- The nose of Pegas-04 (the fourth prototype)

General information
- Type: Ground attack aircraft
- National origin: Soviet Union
- Manufacturer: Tomashevich
- Status: Prototypes only
- Number built: 4

History
- First flight: 1942

= Tomashevich Pegas =

Attack plane

The Tomashevich Pegas was a World War II Soviet ground attack prototype aircraft built before the Battle of Kursk (1943), designed to destroy tanks and German vehicles.

==Development and design==
Dmitri Lyudvigovich Tomashevich was the chief designer on the Polikarpov I-180 fighter before the crash of the prototype, killing test pilot Valery Chkalov, led to Tomashevich being arrested and sent to a NKVD-run Special Prison in January 1939, where he assisted Andrei Tupolev in the design of the Tupolev Tu-2.

In August 1941, Tomashevich was evacuated to Omsk in Siberia where he was put in charge of his own design bureau. In 1942, inspired by the success of the simple Polikarpov Po-2 biplane as a night ground-attack aircraft, Tomashyevich was authorised to design and build a simple ground-attack aircraft that would be much more capable than the Po-2 but could be built at the same price.

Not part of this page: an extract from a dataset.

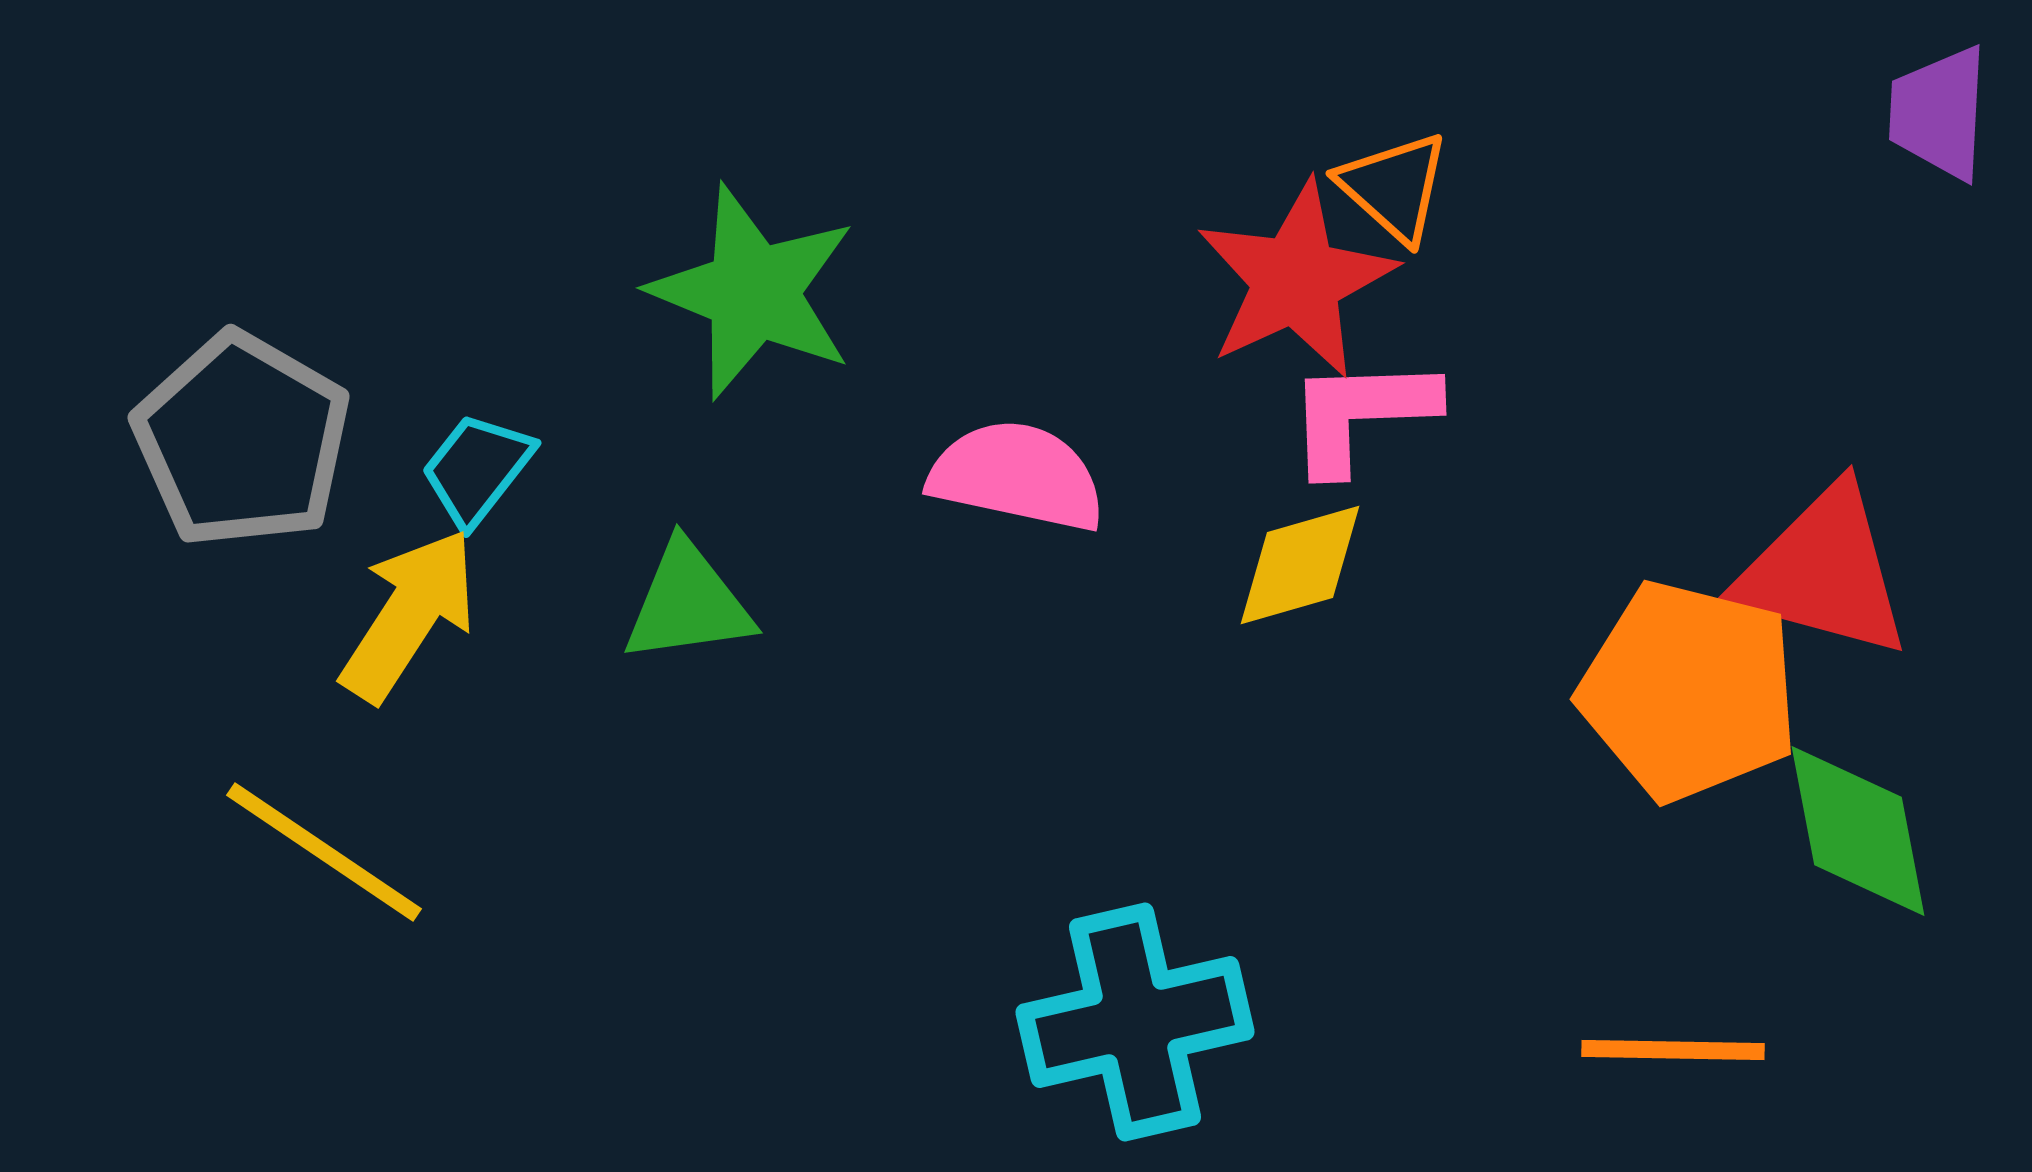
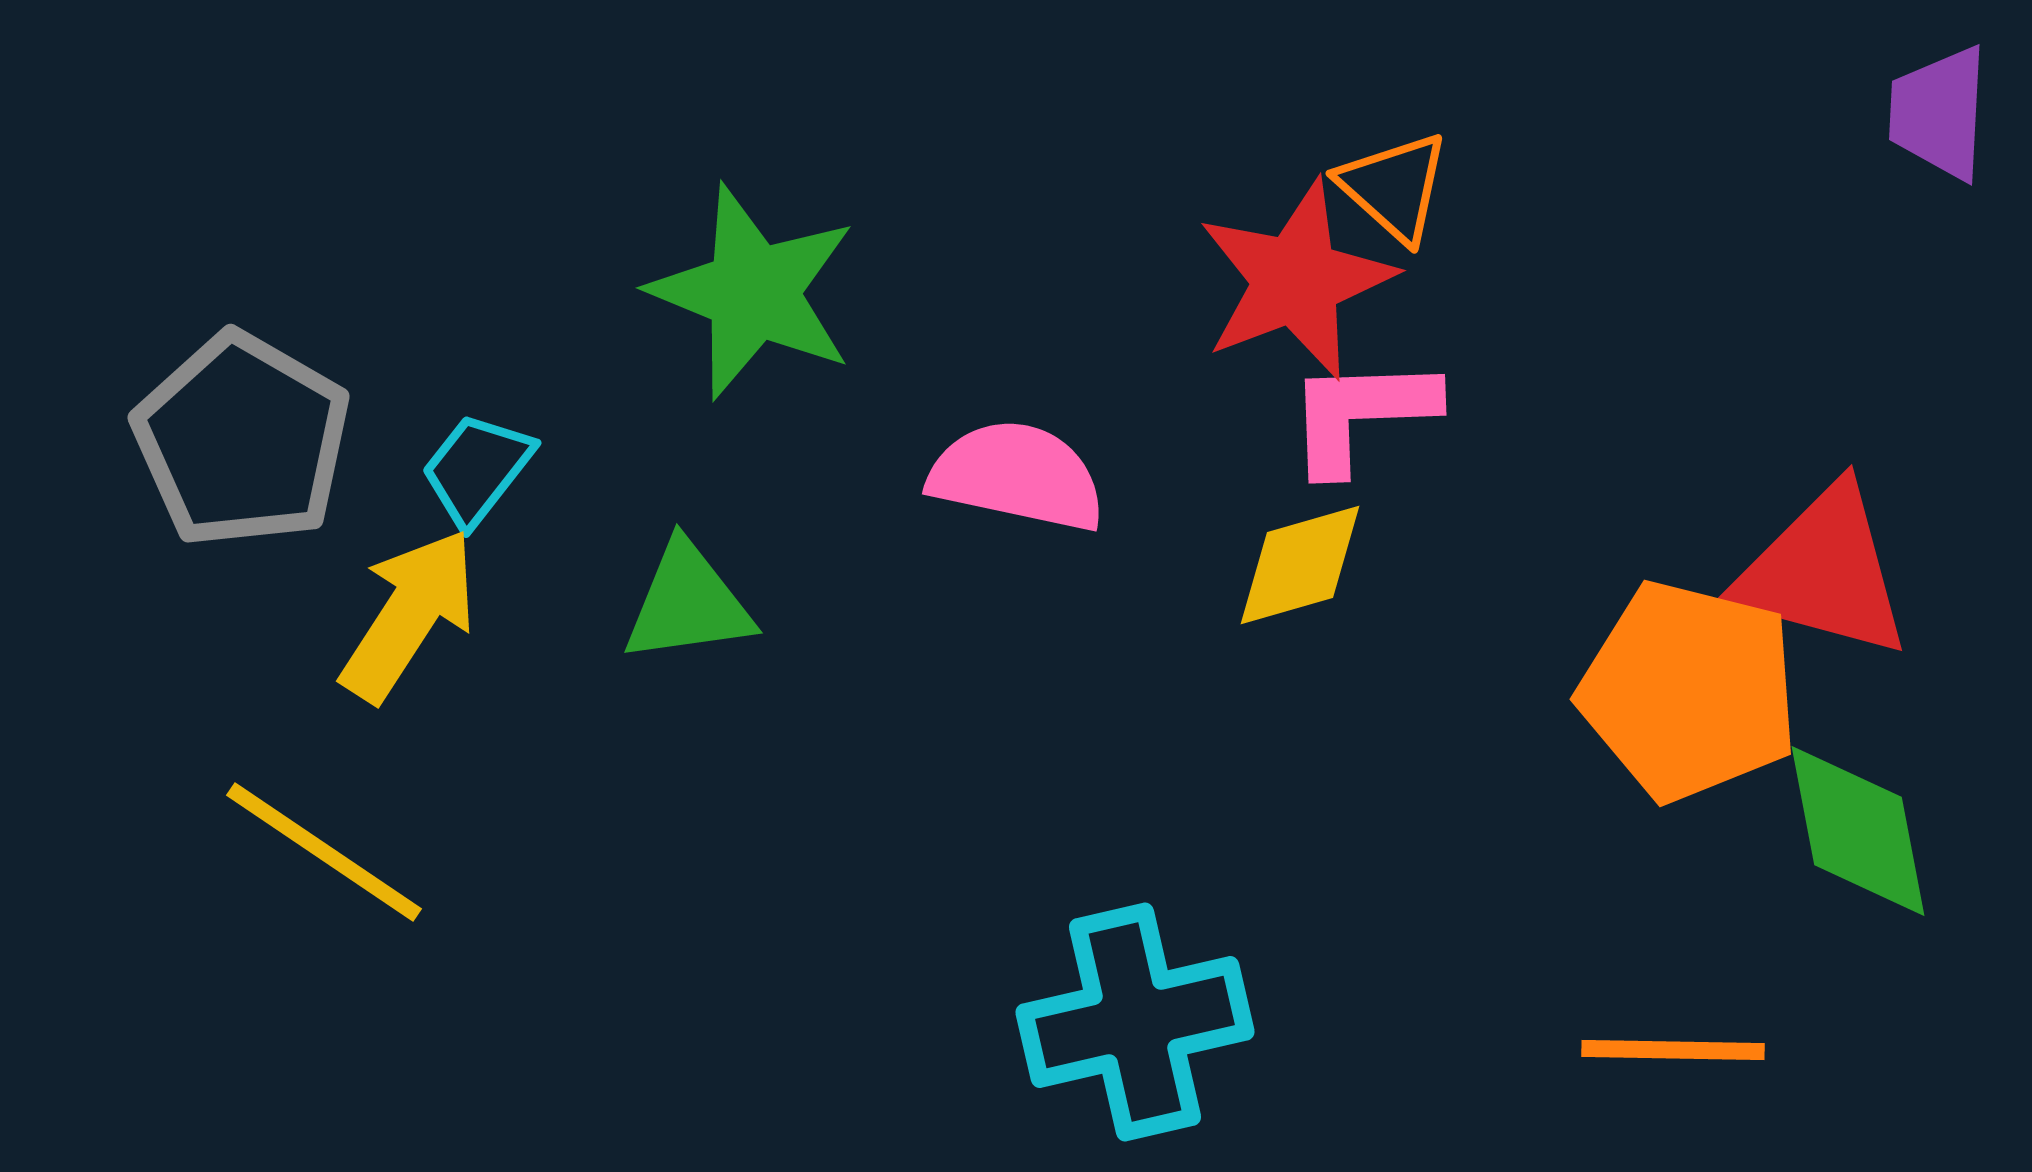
red star: rotated 4 degrees clockwise
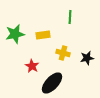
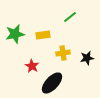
green line: rotated 48 degrees clockwise
yellow cross: rotated 24 degrees counterclockwise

The resulting design was a low-wing monoplane with a fixed tail-wheel undercarriage, of wooden construction, with pine frames and birch plywood skins. The pilot sat in an open cockpit which was protected by mild-steel armour plating designed to withstand 12.7 mm bullets. It was powered by two Shvetsov M-11F engines (the same powerplant used by the Po-2) and was armed with two 23 mm cannon and a heavy machine gun in the nose, with the option of replacing the cannon with up to 500 kg of bombs. An optional jettisonable upper wing was tested on the Pegas-01 prototype.

The first prototype, Pegas-01, made its maiden flight in late 1942, proving to be overweight and underpowered, although the aircraft's handling was acceptable. It was hoped to test one of the prototypes at the Kursk front, but the distance from Omsk to the front line made that impractical, and development of the type was abandoned after four prototypes had been built.